**TRY IT**
Extract every entry word for word. Skip the pictures.

┄┄┄┄┄┄┄┄┄┄

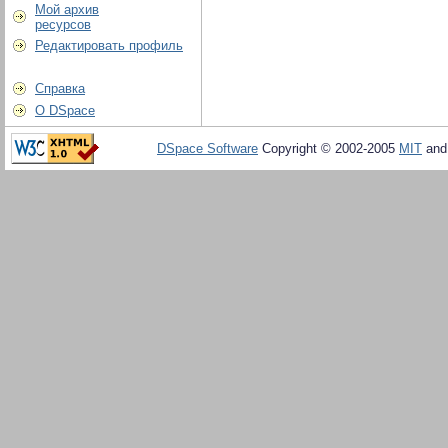
Мой архив
ресурсов
Редактировать профиль
Справка
О DSpace
DSpace Software
Copyright © 2002-2005
MIT
an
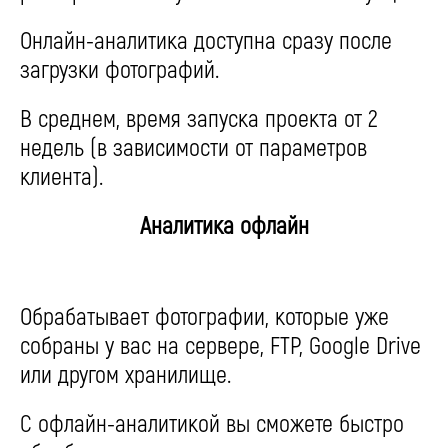
Онлайн-аналитика доступна сразу после
загрузки фотографий.
В среднем, время запуска проекта от 2
недель (в зависимости от параметров
клиента).
Аналитика офлайн
Обрабатывает фотографии, которые уже
собраны у вас на сервере, FTP, Google Drive
или другом хранилище.
С офлайн-аналитикой вы сможете быстро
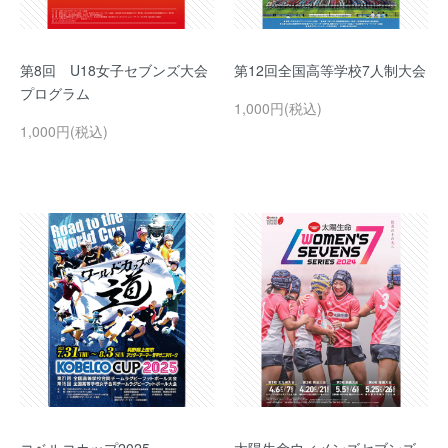
第8回 U18女子セブンズ大会
第12回全国高等学校7人制大会
プログラム
1,000円(税込)
1,000円(税込)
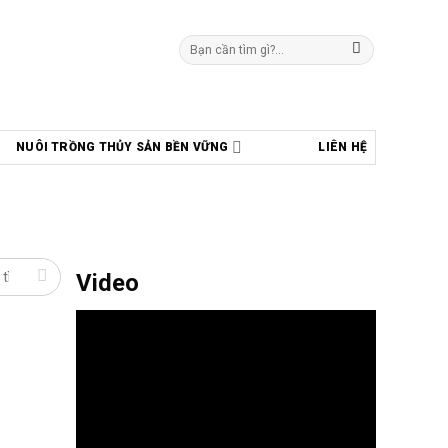
Tìm
kiếm:
NUÔI TRỒNG THỦY SẢN BỀN VỮNG
LIÊN HỆ
Video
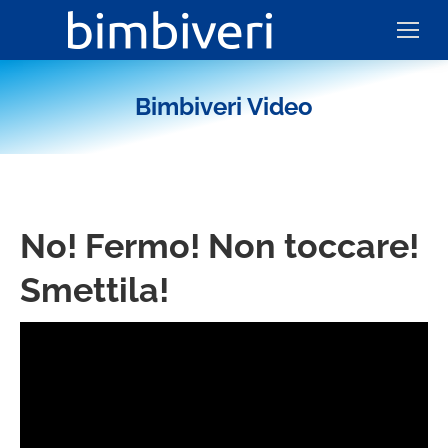
Bimbiveri Video
No! Fermo! Non toccare!
Smettila!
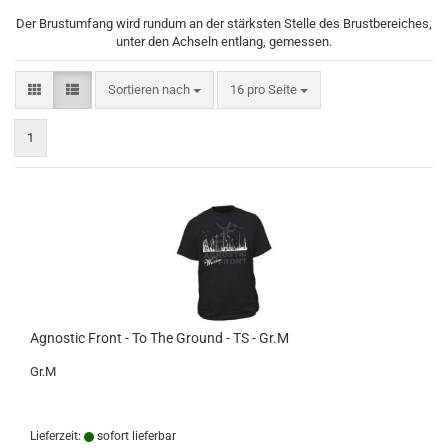
Der Brustumfang wird rundum an der stärksten Stelle des Brustbereiches,
unter den Achseln entlang, gemessen.
Sortieren nach
pro Seite
Sortieren nach
16 pro Seite
1
Agnostic Front - To The Ground - TS - Gr.M
Gr.M
Lieferzeit:
sofort lieferbar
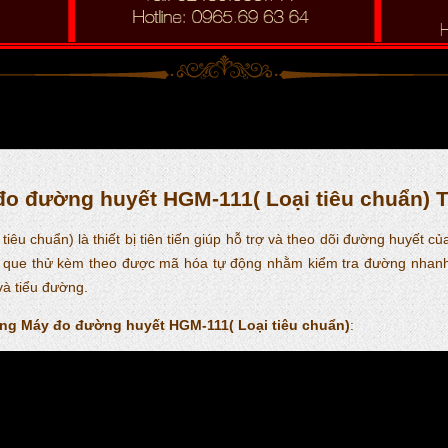
đo đường huyết HGM-111( Loại tiêu chuẩn) 
u chuẩn) là thiết bị tiên tiến giúp hỗ trợ và theo dõi đường huyết c
ới que thử kèm theo được mã hóa tự động nhằm kiểm tra đường nhanh
và tiểu đường.
ng Máy đo đường huyết HGM-111( Loại tiêu chuẩn)
:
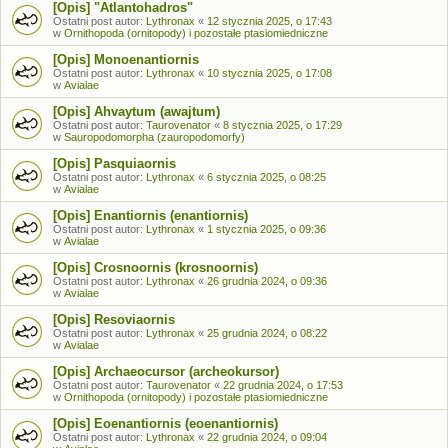
[Opis] "Atlantohadros"
Ostatni post autor:
Lythronax
«
12 stycznia 2025, o 17:43
w
Ornithopoda (ornitopody) i pozostałe ptasiomiedniczne
[Opis] Monoenantiornis
Ostatni post autor:
Lythronax
«
10 stycznia 2025, o 17:08
w
Avialae
[Opis] Ahvaytum (awajtum)
Ostatni post autor:
Taurovenator
«
8 stycznia 2025, o 17:29
w
Sauropodomorpha (zauropodomorfy)
[Opis] Pasquiaornis
Ostatni post autor:
Lythronax
«
6 stycznia 2025, o 08:25
w
Avialae
[Opis] Enantiornis (enantiornis)
Ostatni post autor:
Lythronax
«
1 stycznia 2025, o 09:36
w
Avialae
[Opis] Crosnoornis (krosnoornis)
Ostatni post autor:
Lythronax
«
26 grudnia 2024, o 09:36
w
Avialae
[Opis] Resoviaornis
Ostatni post autor:
Lythronax
«
25 grudnia 2024, o 08:22
w
Avialae
[Opis] Archaeocursor (archeokursor)
Ostatni post autor:
Taurovenator
«
22 grudnia 2024, o 17:53
w
Ornithopoda (ornitopody) i pozostałe ptasiomiedniczne
[Opis] Eoenantiornis (eoenantiornis)
Ostatni post autor:
Lythronax
«
22 grudnia 2024, o 09:04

┄┄┄┄┄┄┄┄┄┄

**ANSWER TO THIS PROBLEM**
Мой архив
ресурсов
Редактировать профиль
Справка
О DSpace
DSpace Software
Copyright © 2002-2005
MIT
an
Онлайн-аналитика доступна сразу после
загрузки фотографий.
В среднем, время запуска проекта от 2
недель (в зависимости от параметров
клиента).
Аналитика офлайн
Обрабатывает фотографии, которые уже
собраны у вас на сервере, FTP, Google Drive
или другом хранилище.
С офлайн-аналитикой вы сможете быстро
第8回 U18女子セブンズ大会
第12回全国高等学校7人制大会
プログラム
1,000円(税込)
1,000円(税込)
Tìm
kiếm:
NUÔI TRỒNG THỦY SẢN BỀN VỮNG
LIÊN HỆ
Video
Bimbiveri Video
No! Fermo! Non toccare!
Smettila!
Der Brustumfang wird rundum an der stärksten Stelle des Brustbereiches,
unter den Achseln entlang, gemessen.
Sortieren nach
pro Seite
Sortieren nach
16 pro Seite
1
Agnostic Front - To The Ground - TS - Gr.M
Gr.M
Lieferzeit:
sofort lieferbar
đo đường huyết HGM-111( Loại tiêu chuẩn) 
u chuẩn) là thiết bị tiên tiến giúp hỗ trợ và theo dõi đường huyết c
ới que thử kèm theo được mã hóa tự động nhằm kiểm tra đường nhanh
và tiểu đường.
ng Máy đo đường huyết HGM-111( Loại tiêu chuẩn)
:
[Opis] "Atlantohadros"
Ostatni post autor:
Lythronax
«
12 stycznia 2025, o 17:43
w
Ornithopoda (ornitopody) i pozostałe ptasiomiedniczne
[Opis] Monoenantiornis
Ostatni post autor:
Lythronax
«
10 stycznia 2025, o 17:08
w
Avialae
[Opis] Ahvaytum (awajtum)
Ostatni post autor:
Taurovenator
«
8 stycznia 2025, o 17:29
w
Sauropodomorpha (zauropodomorfy)
[Opis] Pasquiaornis
Ostatni post autor:
Lythronax
«
6 stycznia 2025, o 08:25
w
Avialae
[Opis] Enantiornis (enantiornis)
Ostatni post autor:
Lythronax
«
1 stycznia 2025, o 09:36
w
Avialae
[Opis] Crosnoornis (krosnoornis)
Ostatni post autor:
Lythronax
«
26 grudnia 2024, o 09:36
w
Avialae
[Opis] Resoviaornis
Ostatni post autor:
Lythronax
«
25 grudnia 2024, o 08:22
w
Avialae
[Opis] Archaeocursor (archeokursor)
Ostatni post autor:
Taurovenator
«
22 grudnia 2024, o 17:53
w
Ornithopoda (ornitopody) i pozostałe ptasiomiedniczne
[Opis] Eoenantiornis (eoenantiornis)
Ostatni post autor:
Lythronax
«
22 grudnia 2024, o 09:04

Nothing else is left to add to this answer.